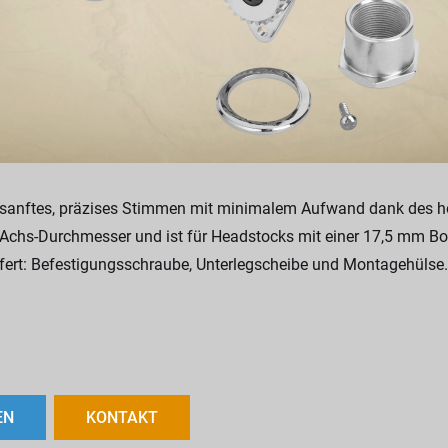
n sanftes, präzises Stimmen mit minimalem Aufwand dank des ho
 Achs-Durchmesser und ist für Headstocks mit einer 17,5 mm Bo
fert: Befestigungsschraube, Unterlegscheibe und Montagehülse
EN
KONTAKT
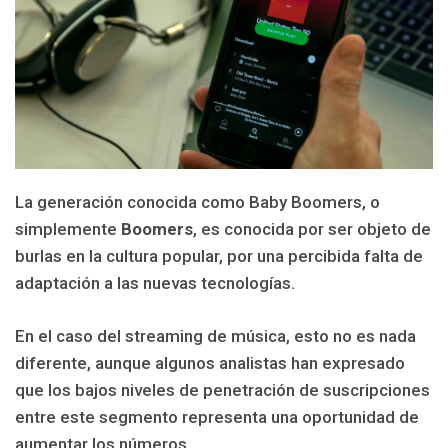
La generación conocida como Baby Boomers, o
simplemente
Boomers
, es conocida por ser objeto de
burlas en la cultura popular, por una percibida falta de
adaptación a las nuevas tecnologías.
En el caso del streaming de música, esto no es nada
diferente, aunque algunos analistas han expresado
que los bajos niveles de penetración de suscripciones
entre este segmento representa una oportunidad de
aumentar los números.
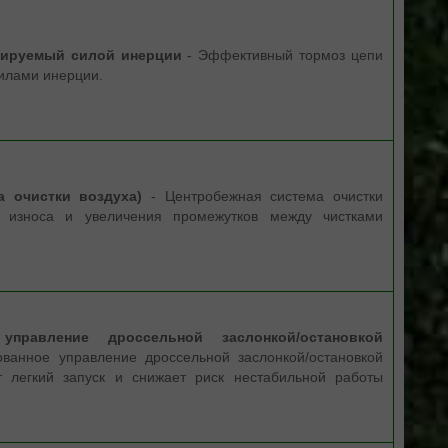
вируемый силой инерции
- Эффективный тормоз цепи
силами инерции.
ма очистки воздуха)
- Центробежная система очистки
 износа и увеличения промежутков между чистками
правление дроссельной заслонкой/остановкой
ванное управление дроссельной заслонкой/остановкой
т легкий запуск и снижает риск нестабильной работы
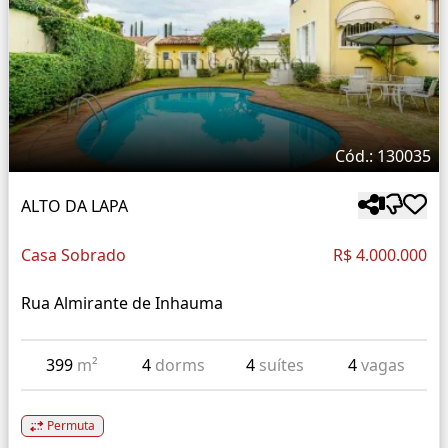
Cód.: 130035
ALTO DA LAPA
Casa Sobrado
R$ 4.000.000
Rua Almirante de Inhauma
399
m²
4
dorms
4
suítes
4
vagas
Permuta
━━━━━━━━━━
* **YOUR TASK**
Given the records above, return the lines starting at the one that holds "que los bajos" and ending at the one that holds "ALTO DA LAPA", exactly, and nothing besides; leave every picture out.

* **SOLUTION TO THE PROBLEM**
que los bajos niveles de penetración de suscripciones
entre este segmento representa una oportunidad de
aumentar los números.
вируемый силой инерции
- Эффективный тормоз цепи
силами инерции.
ма очистки воздуха)
- Центробежная система очистки
 износа и увеличения промежутков между чистками
правление дроссельной заслонкой/остановкой
ванное управление дроссельной заслонкой/остановкой
т легкий запуск и снижает риск нестабильной работы
Cód.: 130035
ALTO DA LAPA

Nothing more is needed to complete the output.